CVJan 25, 2025

Complementary Subspace Low-Rank Adaptation of Vision-Language Models for Few-Shot Classification

arXiv:2501.15040v11 citationsh-index: 2
Originality Incremental advance
AI Analysis

This addresses the problem of catastrophic forgetting for researchers and practitioners using parameter-efficient fine-tuning in few-shot classification, though it is incremental as it builds on existing LoRA methods.

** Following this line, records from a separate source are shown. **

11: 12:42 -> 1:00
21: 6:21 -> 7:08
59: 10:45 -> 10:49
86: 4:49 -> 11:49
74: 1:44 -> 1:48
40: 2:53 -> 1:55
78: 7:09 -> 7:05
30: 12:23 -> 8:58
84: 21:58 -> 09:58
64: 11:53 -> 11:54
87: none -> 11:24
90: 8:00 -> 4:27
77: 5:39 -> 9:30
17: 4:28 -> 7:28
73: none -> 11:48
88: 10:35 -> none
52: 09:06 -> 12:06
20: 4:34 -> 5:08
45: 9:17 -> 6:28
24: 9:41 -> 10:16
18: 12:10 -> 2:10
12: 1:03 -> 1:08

The paper tackled catastrophic forgetting in few-shot fine-tuning of vision-language models using low-rank adaptation by proposing Comp-LoRA, which optimizes in a complementary subspace to preserve alignment knowledge, resulting in a +1.0% Top-1 accuracy gain over baselines and +1.3% preservation of zero-shot performance.

Vision language model (VLM) has been designed for large scale image-text alignment as a pretrained foundation model. For downstream few shot classification tasks, parameter efficient fine-tuning (PEFT) VLM has gained much popularity in the computer vision community. PEFT methods like prompt tuning and linear adapter have been studied for fine-tuning VLM while low rank adaptation (LoRA) algorithm has rarely been considered for few shot fine-tuning VLM. The main obstacle to use LoRA for few shot fine-tuning is the catastrophic forgetting problem. Because the visual language alignment knowledge is important for the generality in few shot learning, whereas low rank adaptation interferes with the most informative direction of the pretrained weight matrix. We propose the complementary subspace low rank adaptation (Comp-LoRA) method to regularize the catastrophic forgetting problem in few shot VLM finetuning. In detail, we optimize the low rank matrix in the complementary subspace, thus preserving the general vision language alignment ability of VLM when learning the novel few shot information. We conduct comparison experiments of the proposed Comp-LoRA method and other PEFT methods on fine-tuning VLM for few shot classification. And we also present the suppression on the catastrophic forgetting problem of our proposed method against directly applying LoRA to VLM. The results show that the proposed method surpasses the baseline method by about +1.0\% Top-1 accuracy and preserves the VLM zero-shot performance over the baseline method by about +1.3\% Top-1 accuracy.